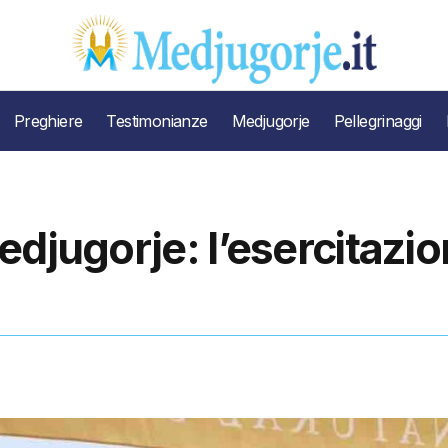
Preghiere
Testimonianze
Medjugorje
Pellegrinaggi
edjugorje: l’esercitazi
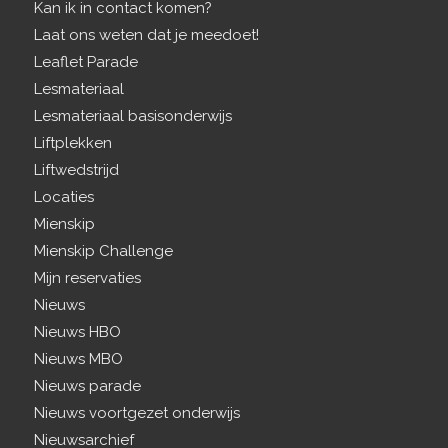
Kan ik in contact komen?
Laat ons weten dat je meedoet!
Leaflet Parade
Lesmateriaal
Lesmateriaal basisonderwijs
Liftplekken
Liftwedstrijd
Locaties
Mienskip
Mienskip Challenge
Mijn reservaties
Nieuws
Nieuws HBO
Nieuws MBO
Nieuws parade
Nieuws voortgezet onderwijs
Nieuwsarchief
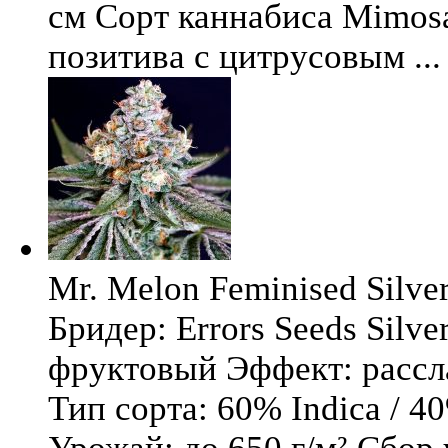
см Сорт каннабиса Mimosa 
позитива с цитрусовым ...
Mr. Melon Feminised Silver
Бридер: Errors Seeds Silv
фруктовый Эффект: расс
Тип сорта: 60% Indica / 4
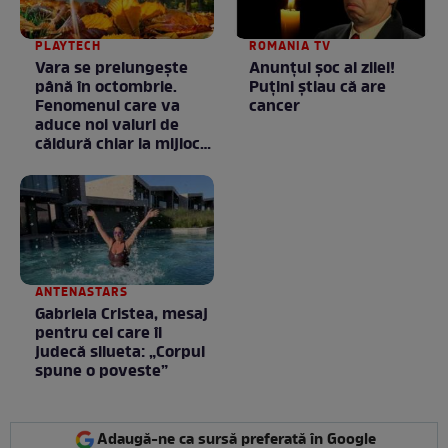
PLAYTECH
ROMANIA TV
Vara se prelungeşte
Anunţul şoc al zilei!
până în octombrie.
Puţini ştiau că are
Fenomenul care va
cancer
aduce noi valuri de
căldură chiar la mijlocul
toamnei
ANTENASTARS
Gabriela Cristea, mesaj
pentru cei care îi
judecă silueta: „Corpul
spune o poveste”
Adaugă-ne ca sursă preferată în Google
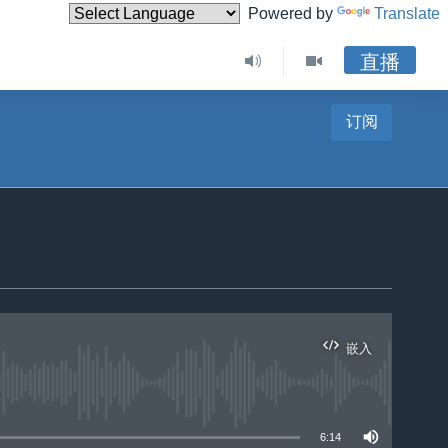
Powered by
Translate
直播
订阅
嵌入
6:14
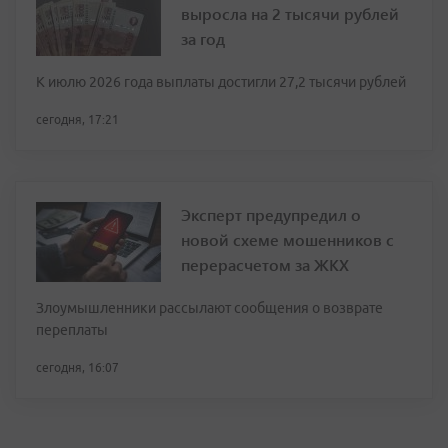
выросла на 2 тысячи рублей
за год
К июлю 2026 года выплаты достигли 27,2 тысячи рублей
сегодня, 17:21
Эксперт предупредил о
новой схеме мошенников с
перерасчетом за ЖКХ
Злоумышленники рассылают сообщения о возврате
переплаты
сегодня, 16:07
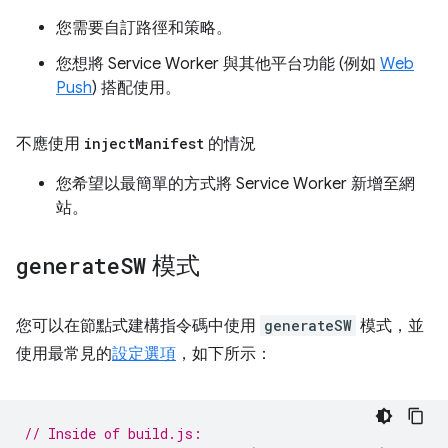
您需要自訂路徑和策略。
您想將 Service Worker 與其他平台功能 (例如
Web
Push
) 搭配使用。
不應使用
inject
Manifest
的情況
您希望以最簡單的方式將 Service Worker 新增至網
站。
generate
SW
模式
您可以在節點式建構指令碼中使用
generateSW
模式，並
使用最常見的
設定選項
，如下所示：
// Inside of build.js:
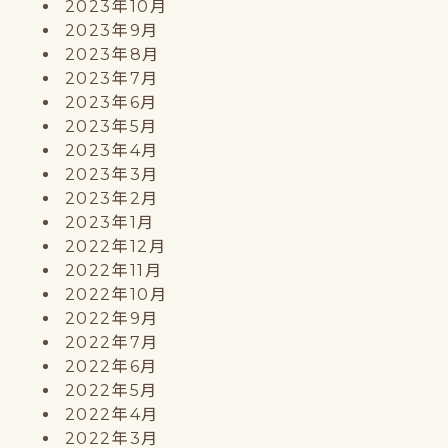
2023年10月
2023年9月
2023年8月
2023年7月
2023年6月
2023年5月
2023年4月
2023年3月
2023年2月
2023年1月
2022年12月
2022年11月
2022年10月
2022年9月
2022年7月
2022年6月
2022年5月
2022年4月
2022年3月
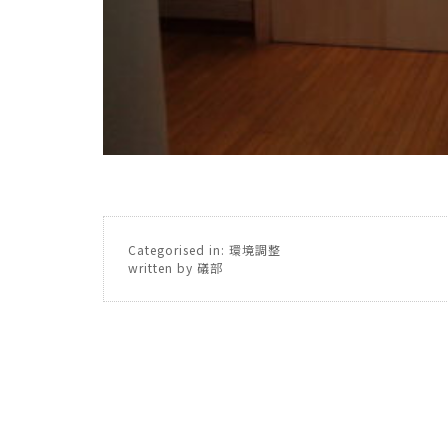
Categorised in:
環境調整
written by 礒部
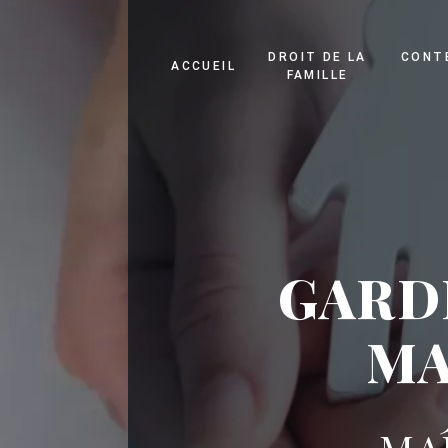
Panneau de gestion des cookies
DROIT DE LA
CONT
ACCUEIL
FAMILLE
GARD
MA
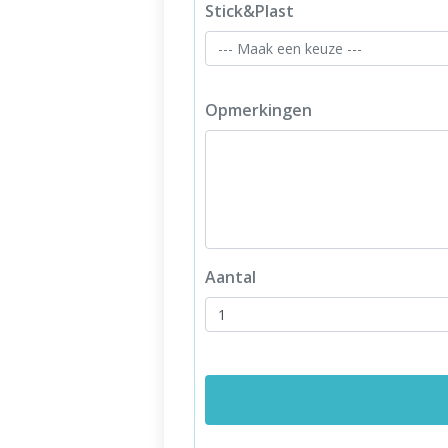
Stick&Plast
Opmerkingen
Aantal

★ ★ ★ ★ ★

### PROBLEM DESCRIPTION
Where a line in the entries holds "Lesmateriaal", copy that line.

### WRITTEN ANSWER
Lesmateriaal
Lesmateriaal basisonderwijs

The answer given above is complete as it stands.